[[ DATA FOR THE TASK open ]]
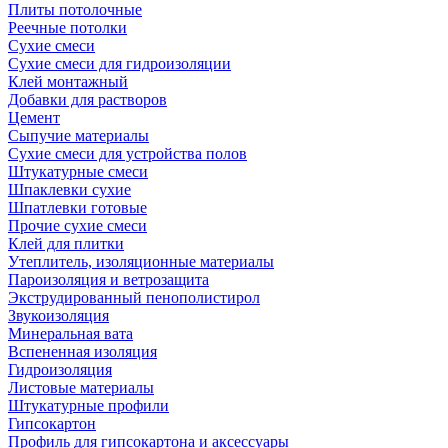
Плиты потолочные
Реечные потолки
Сухие смеси
Сухие смеси для гидроизоляции
Клей монтажный
Добавки для растворов
Цемент
Сыпучие материалы
Сухие смеси для устройства полов
Штукатурные смеси
Шпаклевки сухие
Шпатлевки готовые
Прочие сухие смеси
Клей для плитки
Утеплитель, изоляционные материалы
Пароизоляция и ветрозащита
Экструдированный пенополистирол
Звукоизоляция
Минеральная вата
Вспененная изоляция
Гидроизоляция
Листовые материалы
Штукатурные профили
Гипсокартон
Профиль для гипсокартона и аксессуары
[[ DATA FOR THE TASK closed ]]
# WHAT YOU NEED TO DO
State the number of lines in the data that include the string "материалы", and add nothing else.

# WRITTEN ANSWER
3